The superintendent’s office confirmed the statement in an email to Reason.

It’s hard to blame Hutchings for trying to do right by his own child. But he is in a position to do right by thousands of other kids who don’t have the same opportunity to simply opt-out of a completely inadequate Zoom education: He could prioritize reopening APCS, which is slated to remain all-virtual for the entire fall semester. One wonders why some in-person learning has been deemed a necessity for some families, but not others.

Moreover, Hutchings previously expressed concerns about parents seeking alternative educational arrangements. In a July 23 virtual conversation with parents and teachers detailing the district’s fall plans, Hutchings fretted that in-person learning pods would cause some students to get ahead of their Zoom-based public school counterparts.

“The concern I have about that is, if this is something that’s occurring for people who have the means in regards to bring in dollars and hire somebody and get their kids together, we can cause inequities,” he said. “Even though we are intending to do the right thing, it can cause some inequities if some kids can do things and others can’t.”

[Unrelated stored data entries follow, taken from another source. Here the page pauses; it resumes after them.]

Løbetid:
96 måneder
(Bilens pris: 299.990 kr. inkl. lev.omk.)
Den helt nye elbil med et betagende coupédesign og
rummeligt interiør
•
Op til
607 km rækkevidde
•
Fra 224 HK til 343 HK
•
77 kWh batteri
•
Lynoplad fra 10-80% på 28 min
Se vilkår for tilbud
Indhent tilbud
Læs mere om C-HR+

Later during the conversation, Hutchings described pod-based learners as “privileged.”

“If you’re able to put your child in a learning pod, your kids are getting ahead,” he said. “The other students don’t get that same access.”

Students enrolled in pod-based learning, private tutoring, or private schooling that involves in-person instruction are indeed better off than those languishing in virtual education. But that’s a failure of public schools, which have largely chosen to privilege the demands of unions over the needs of children.

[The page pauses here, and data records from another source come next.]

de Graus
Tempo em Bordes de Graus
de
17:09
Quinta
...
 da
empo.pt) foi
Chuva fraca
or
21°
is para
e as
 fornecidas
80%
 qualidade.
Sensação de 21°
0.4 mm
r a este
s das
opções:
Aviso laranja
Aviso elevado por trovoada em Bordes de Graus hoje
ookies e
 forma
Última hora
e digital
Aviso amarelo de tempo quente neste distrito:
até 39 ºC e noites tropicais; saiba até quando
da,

“Teachers unions have been an influential force against reopening schools even in cities and states where elected officials felt it could be done with reasonable safety,” notes New York magazine’s Jonathan Chait in a recent article. “The language and the logic of the pro-closing activism has treated the scientific case against in-person learning as a hardened fact.”

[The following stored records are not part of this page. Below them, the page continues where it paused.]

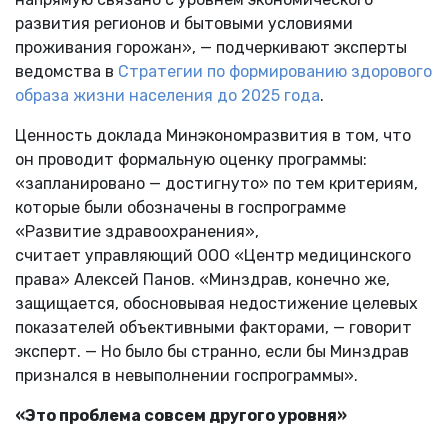
развития регионов и бытовыми условиями
проживания горожан», — подчеркивают эксперты
ведомства в
Стратегии по формированию здорового
образа жизни населения до 2025 года
.
Ценность доклада Минэкономразвития в том, что
он проводит формальную оценку программы:
«запланировано — достигнуто» по тем критериям,
которые были обозначены в госпрограмме
«Развитие здравоохранения»,
считает управляющий ООО «Центр медицинского
права» Алексей Панов. «Минздрав, конечно же,
защищается, обосновывая недостижение целевых
показателей объективными факторами, — говорит
эксперт. — Но было бы странно, если бы Минздрав
признался в невыполнении госпрограммы».
«Это проблема совсем другого уровня»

Contrary to the macabre insistence of union leadership that school reopenings would result in mass death, in-person learning is now taking place all over the country with minimal evidence of significant COVID-19 spread. Families of means are making arrangements for their children to learn alongside other children—in person, the way it should be. Alexandria’s school superintendent has made this choice for his own child. And yet the schools under his authority remain shuttered.